▸ **What to do**: Copy every entry as is. Leave images out.

%%

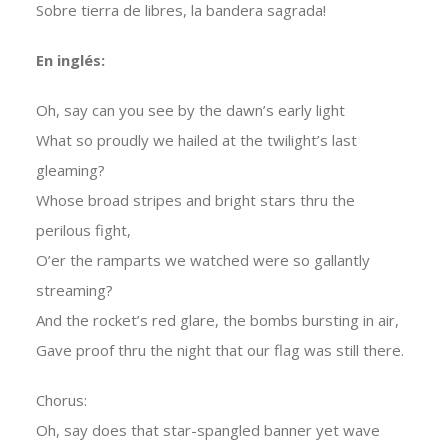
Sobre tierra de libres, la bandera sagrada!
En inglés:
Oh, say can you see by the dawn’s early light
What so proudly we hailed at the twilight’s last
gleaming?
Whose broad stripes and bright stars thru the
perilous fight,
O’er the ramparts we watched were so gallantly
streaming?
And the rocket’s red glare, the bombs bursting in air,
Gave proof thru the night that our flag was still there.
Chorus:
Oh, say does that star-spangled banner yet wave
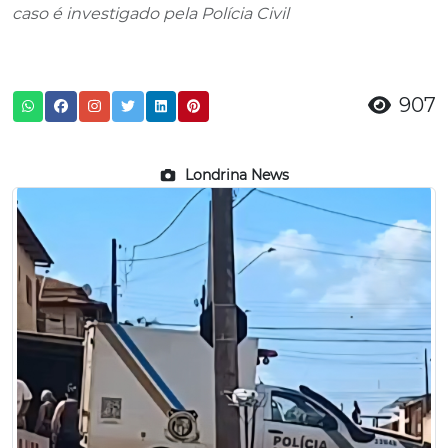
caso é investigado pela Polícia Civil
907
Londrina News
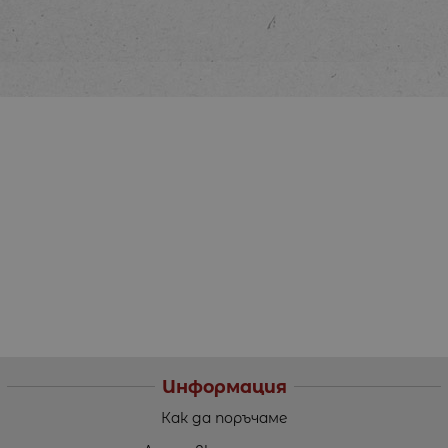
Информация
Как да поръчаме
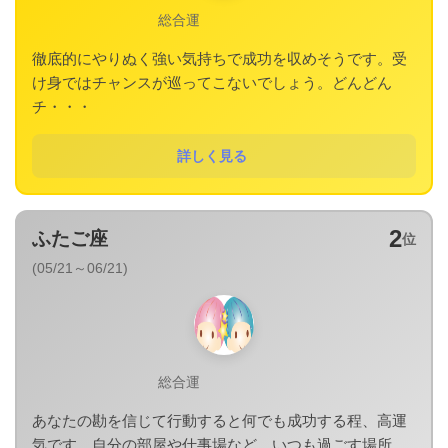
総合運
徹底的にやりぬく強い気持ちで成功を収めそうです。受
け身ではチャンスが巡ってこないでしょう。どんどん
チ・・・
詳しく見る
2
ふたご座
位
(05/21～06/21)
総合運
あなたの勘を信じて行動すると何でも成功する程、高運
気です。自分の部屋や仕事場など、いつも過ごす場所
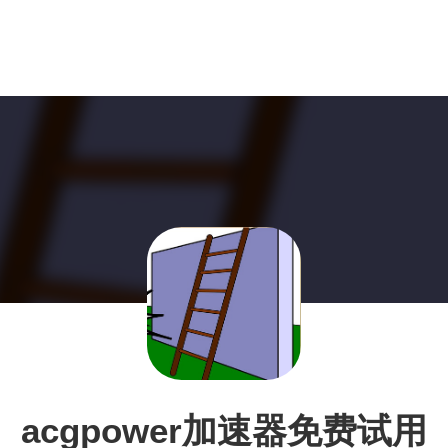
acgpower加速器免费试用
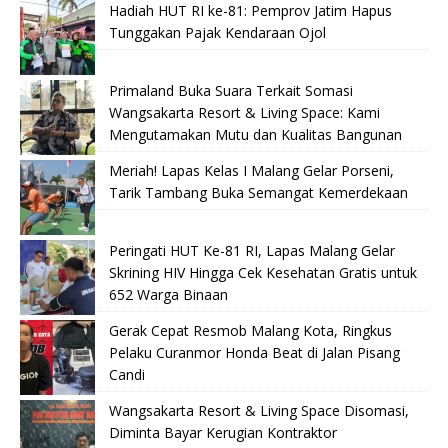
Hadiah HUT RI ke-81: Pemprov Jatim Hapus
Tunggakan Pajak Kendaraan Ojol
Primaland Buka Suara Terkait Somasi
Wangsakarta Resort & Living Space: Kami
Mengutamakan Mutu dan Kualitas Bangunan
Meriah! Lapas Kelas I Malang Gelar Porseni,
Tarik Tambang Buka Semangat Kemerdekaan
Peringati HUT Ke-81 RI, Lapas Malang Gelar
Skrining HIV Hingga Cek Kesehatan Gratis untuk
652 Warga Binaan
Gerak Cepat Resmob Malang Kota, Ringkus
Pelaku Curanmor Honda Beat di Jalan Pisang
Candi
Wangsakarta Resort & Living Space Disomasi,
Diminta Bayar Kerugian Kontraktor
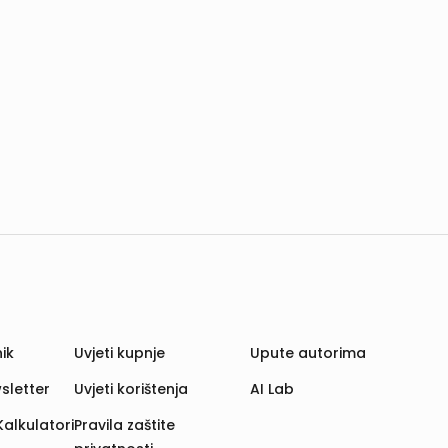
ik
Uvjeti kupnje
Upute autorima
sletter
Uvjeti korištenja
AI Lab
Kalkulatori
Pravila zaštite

%%

▸ **Task response**:
Sobre tierra de libres, la bandera sagrada!
En inglés:
Oh, say can you see by the dawn’s early light
What so proudly we hailed at the twilight’s last
gleaming?
Whose broad stripes and bright stars thru the
perilous fight,
O’er the ramparts we watched were so gallantly
streaming?
And the rocket’s red glare, the bombs bursting in air,
Gave proof thru the night that our flag was still there.
Chorus:
Oh, say does that star-spangled banner yet wave
caso é investigado pela Polícia Civil
907
Londrina News
Информация
Как да поръчаме
総合運
徹底的にやりぬく強い気持ちで成功を収めそうです。受
け身ではチャンスが巡ってこないでしょう。どんどん
チ・・・
詳しく見る
2
ふたご座
位
(05/21～06/21)
総合運
あなたの勘を信じて行動すると何でも成功する程、高運
気です。自分の部屋や仕事場など、いつも過ごす場所
acgpower加速器免费试用
Hadiah HUT RI ke-81: Pemprov Jatim Hapus
Tunggakan Pajak Kendaraan Ojol
Primaland Buka Suara Terkait Somasi
Wangsakarta Resort & Living Space: Kami
Mengutamakan Mutu dan Kualitas Bangunan
Meriah! Lapas Kelas I Malang Gelar Porseni,
Tarik Tambang Buka Semangat Kemerdekaan
Peringati HUT Ke-81 RI, Lapas Malang Gelar
Skrining HIV Hingga Cek Kesehatan Gratis untuk
652 Warga Binaan
Gerak Cepat Resmob Malang Kota, Ringkus
Pelaku Curanmor Honda Beat di Jalan Pisang
Candi
Wangsakarta Resort & Living Space Disomasi,
Diminta Bayar Kerugian Kontraktor
ik
Uvjeti kupnje
Upute autorima
sletter
Uvjeti korištenja
AI Lab
Kalkulatori
Pravila zaštite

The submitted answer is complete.